So social networks online can work for you, even as there is a risk that the informal tone many readers perceive online leads some of those readers to rip off and dupe up your content. Make tech tools work for you, though, and you can help ensure that your content is going out on the Web in the way you want it, and not in ways that you do not.

Legal and business advice for online publishers and bloggers

Over the months that I’ve been writing about legal issues for OJR, the consistent issue that has emerged is that online publishers need good legal representation. But that imperative has been matched by an equally vexing question: how does a small publisher get the right legal advice at an affordable price?

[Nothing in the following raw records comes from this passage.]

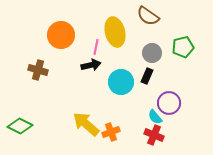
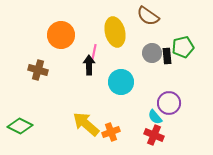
pink line: moved 2 px left, 5 px down
black arrow: moved 2 px left; rotated 78 degrees counterclockwise
black rectangle: moved 20 px right, 20 px up; rotated 28 degrees counterclockwise
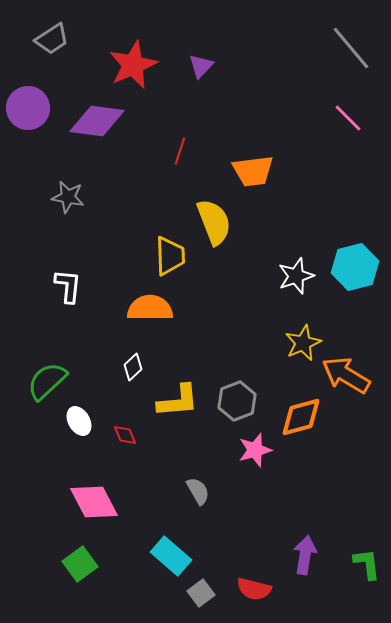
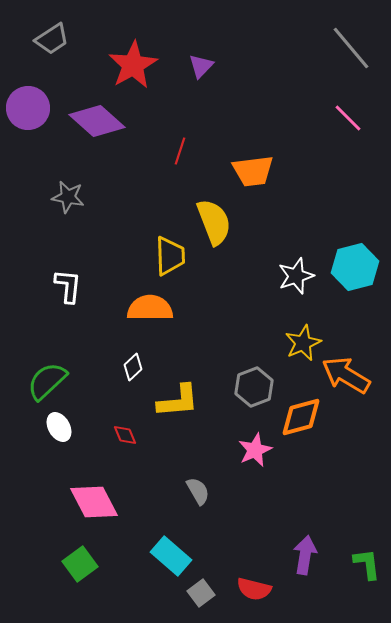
red star: rotated 6 degrees counterclockwise
purple diamond: rotated 34 degrees clockwise
gray hexagon: moved 17 px right, 14 px up
white ellipse: moved 20 px left, 6 px down
pink star: rotated 8 degrees counterclockwise
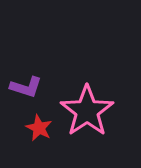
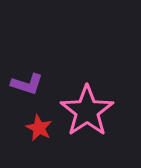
purple L-shape: moved 1 px right, 3 px up
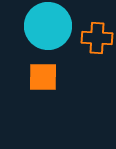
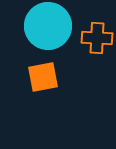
orange square: rotated 12 degrees counterclockwise
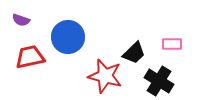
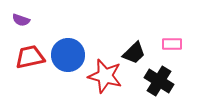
blue circle: moved 18 px down
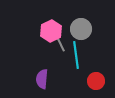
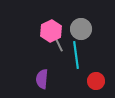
gray line: moved 2 px left
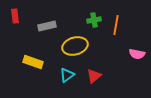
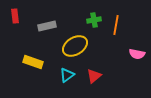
yellow ellipse: rotated 15 degrees counterclockwise
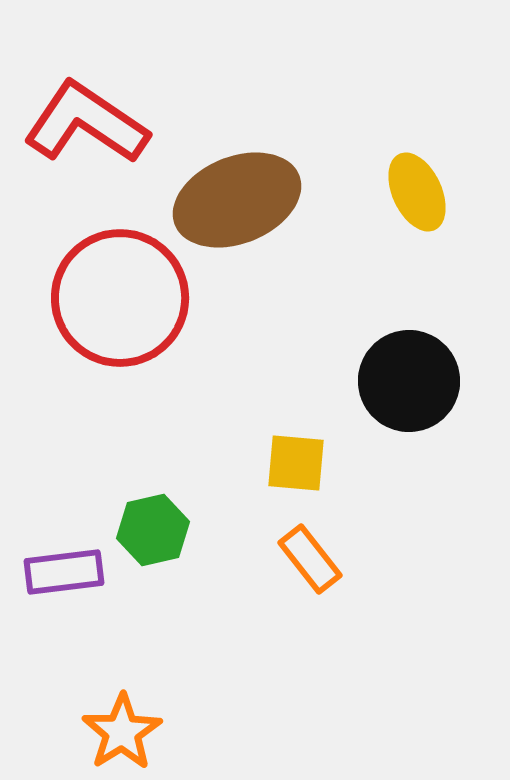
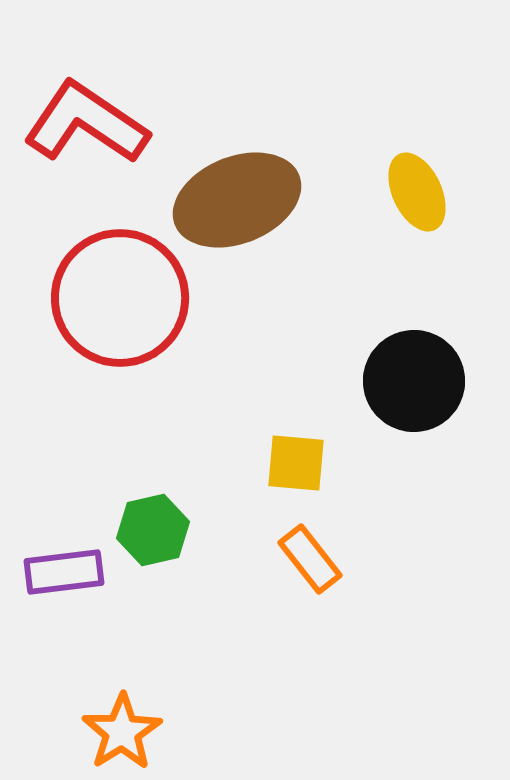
black circle: moved 5 px right
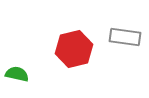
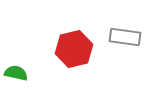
green semicircle: moved 1 px left, 1 px up
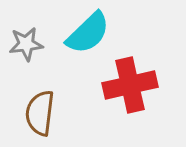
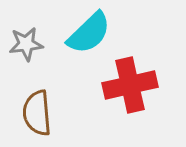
cyan semicircle: moved 1 px right
brown semicircle: moved 3 px left; rotated 12 degrees counterclockwise
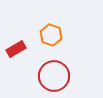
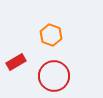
red rectangle: moved 13 px down
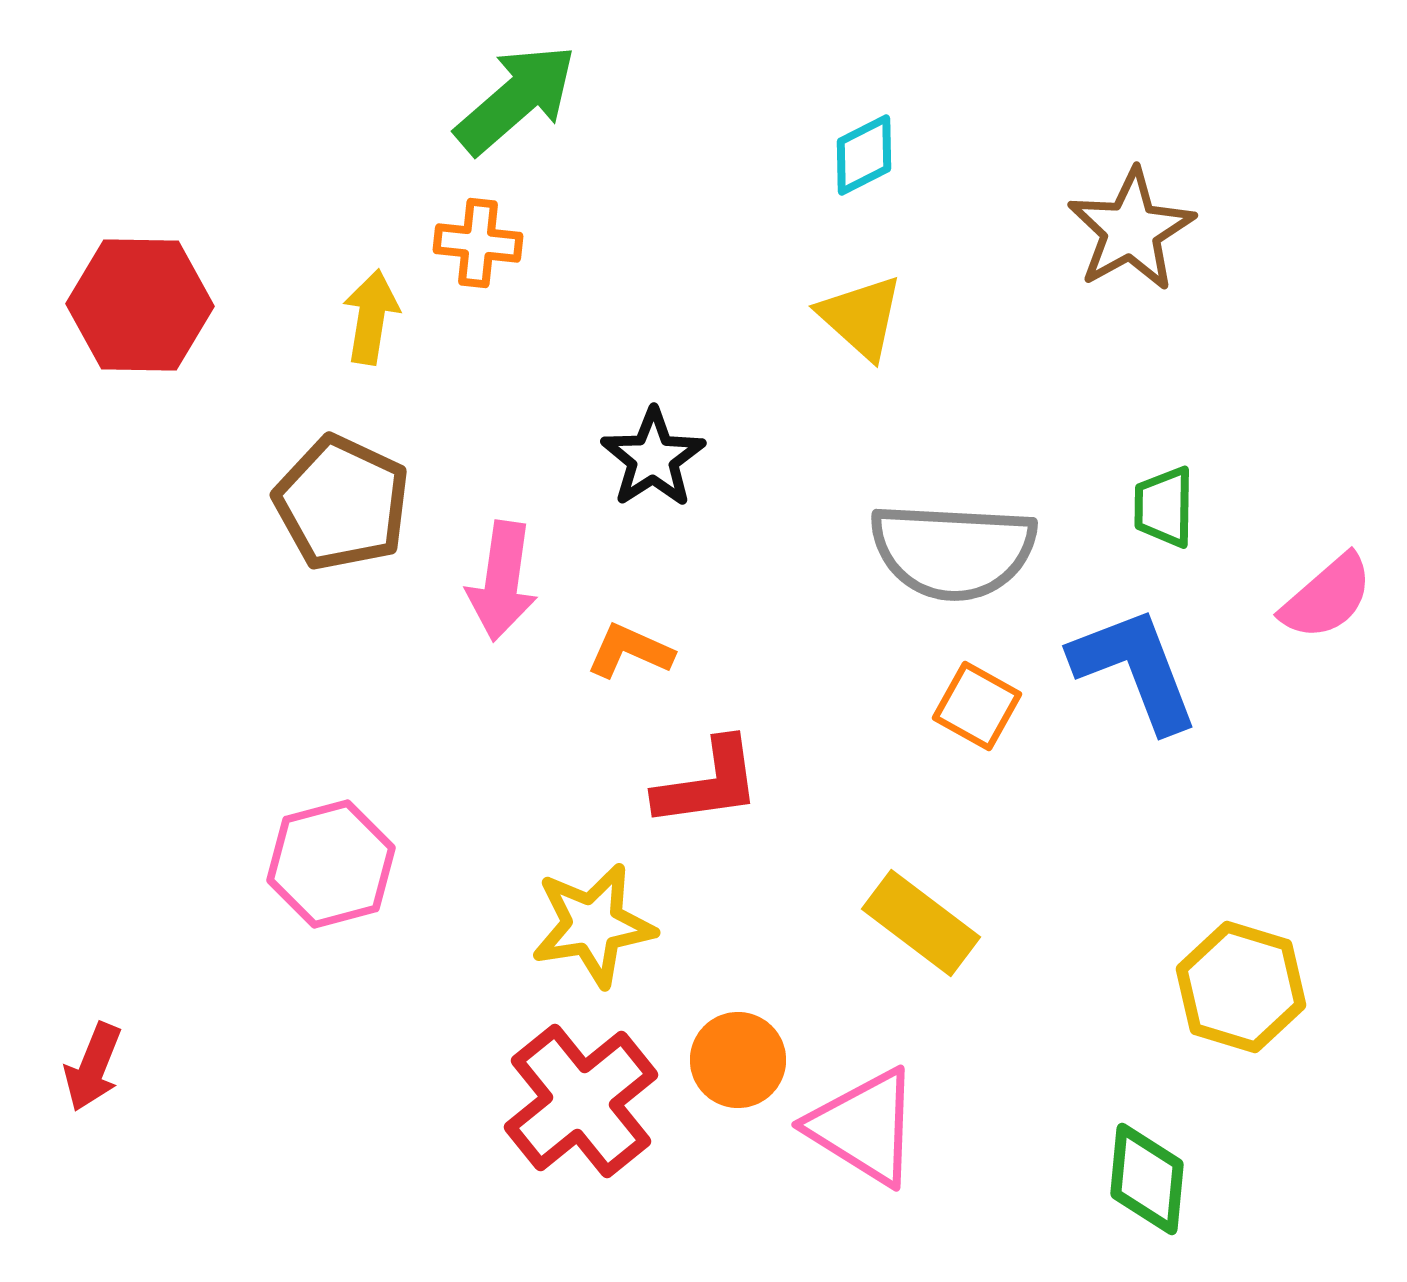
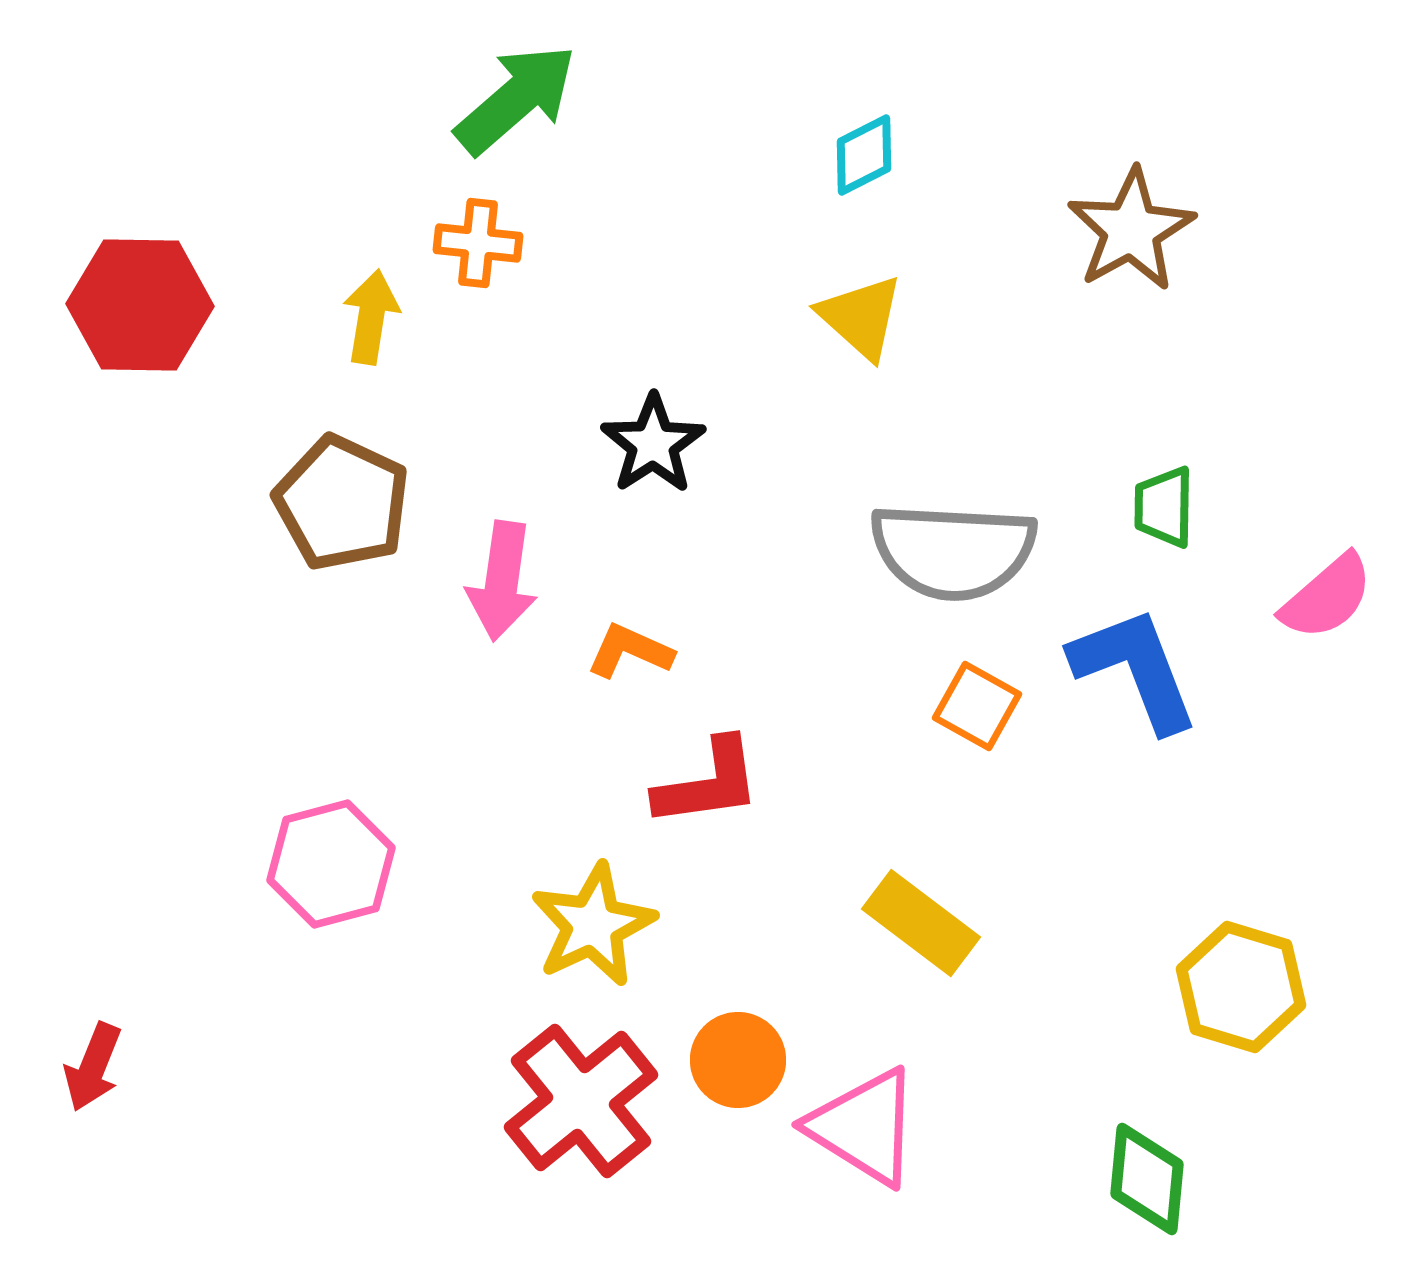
black star: moved 14 px up
yellow star: rotated 16 degrees counterclockwise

Fortunately, there’s a host of good resources available, and some fairly clear guidelines on when legal advice is needed. Here’s what I learned from talking to the experts and scouring the Web.

Consider your legal exposure when choosing a structure for your business. Mark Anderson, an intellectual property attorney at Masur & Associates, says that, “Especially in terms of copyright infringement claims, damages can be very high, and if you’re not insulated by a corporate entity… then, your personal assets are potentially at stake. If somebody sues you for something that you wrote on your website, they’d be suing you personally, then you could lose your house; you could lose your car. But if you’ve got a business set up, that’s separate from you, it’s the business that would be sued, and the most you could lose from that is what you put into the business.”

According to Anderson, many small publishers find that a limited liability company, or LLC, provides the right combination of tax and legal advantages. Because an LLC is a corporation, its assets and liabilities are separate from those of its principals. However, some corporate structures have a disadvantage, because both the corporation and the individuals deriving income from them pay taxes. Owners of LLCs, along with S Corporations, can avoid this double taxation when their revenues are small, but they can change the way they are taxed if they start to make more money. LLCs have other additional advantages – for example, the ownership rules are more flexible.

An ethics policy or code of conduct may help protect you from libel or defamation charges. Ethics codes have their own virtues, and they don’t protect a publisher from legal action by themselves, but they can help to set the tone for an online community and clarify the publishers’ intent.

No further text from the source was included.